On this Father’s Day all you single father’s out there raising your daughters full time, or co-parenting part time, here are a few things you can do with your daughter as a single father to strengthen that father-daughter bond:
- Talk to your daughter every day.
If she lives with you, ask her about her day when you get home from work. Show an interest in how she spends her day. If she doesn’t live wit you, make sure to call her daily. I have a four year old cousin who uses her mom’s phone to facetime friends – on her own. If your little girl is not old enough for her own phone, schedule time with the mother or someone else in their household to call her everyday without having to deal with mom if you don’t want/need to.
- Help with homework.
If she lives with you, carve out time to sit with your daughter and help her with homework. This creates a special bonding time with daddy. If she doesn’t live with you, you can offer to pick her up from school several times a week and spend some time going over her work with her before taking her to her mother’s house. Or this can be done on weekends. And for those whose custody arrangements may not allow for during the week ‘visitation,’ technology is your friend – skype or facetime the little munchkin. I’m sure she would love that! According to Nielsen, fathers can also influence their daughter’s academic career, so the more time you spend with her during homework bonding time, the more influence you will have on her successful school life.
- Take your daughter out to a nice brunch, lunch or dinner.

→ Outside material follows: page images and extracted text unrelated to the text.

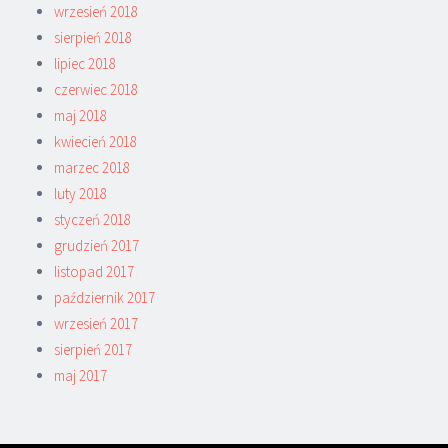
wrzesień 2018
sierpień 2018
lipiec 2018
czerwiec 2018
maj 2018
kwiecień 2018
marzec 2018
luty 2018
styczeń 2018
grudzień 2017
listopad 2017
październik 2017
wrzesień 2017
sierpień 2017
maj 2017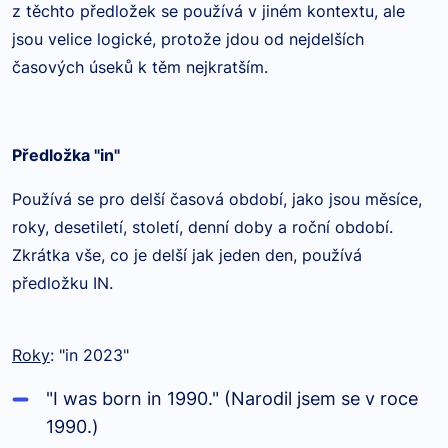
z těchto předložek se používá v jiném kontextu, ale
jsou velice logické, protože jdou od nejdelších
časových úseků k těm nejkratším.
Předložka "in"
Používá se pro delší časová období, jako jsou měsíce,
roky, desetiletí, století, denní doby a roční období.
Zkrátka vše, co je delší jak jeden den, používá
předložku IN.
Roky
: "in 2023"
"I was born in 1990." (Narodil jsem se v roce
1990.)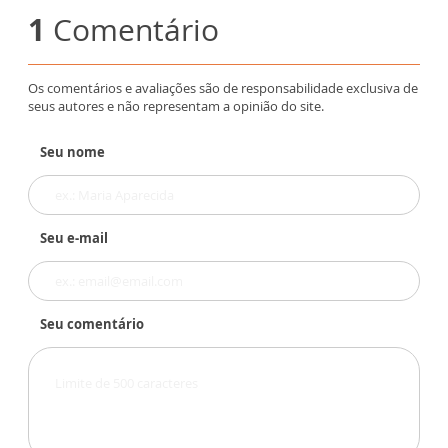
1
Comentário
Os comentários e avaliações são de responsabilidade exclusiva de
seus autores e não representam a opinião do site.
Seu nome
Seu e-mail
Seu comentário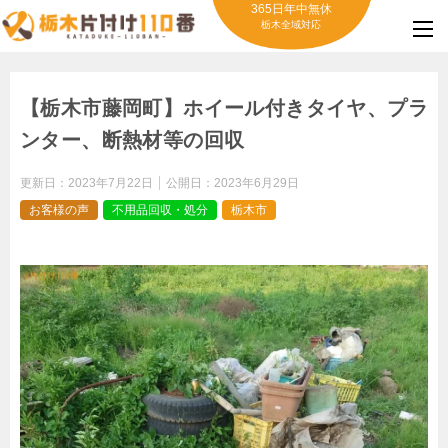
365日年中無休
栃木全域対応
【栃木市藤岡町】ホイール付きタイヤ、プラ
ンター、断熱材等の回収
更新日：
2023年7月22日
公開日：
2023年6月29日
お客様の声
不用品回収・処分
栃木市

Just the two of you at least once a month. No, mommy does not need to be there. Spending quality time with your daughter in this social setting helps your daughter understand how to socialize with men and learn what is acceptable social behavior (HERE are some etiquette rules you may want to use and teach your daughter as well)
- Talk to your daughter about relationships.
This is usually a hard topic for most men, as we have come to accept the general premise that men don’t like to talk about relationships – that’s a woman’s thing. When you’re a single dad, you need to get over that because mom will not be holding back in this department, and you need your daughter to have balanced opinion on relationships with men.
- Listen to HER needs.
Let your daughter know that she can confide in you about anything, even if it is about her mom. You don’t want to establish a relationship with your daughter where she believes she is unable to speak with you about anything. In an age where bullying and other types of abuse is prevalent, you want to encourage your daughter to be vocal about the things going on in her life.
HAPPY FATHER’S DAY GUYS! MAKE THE MOST OF IT.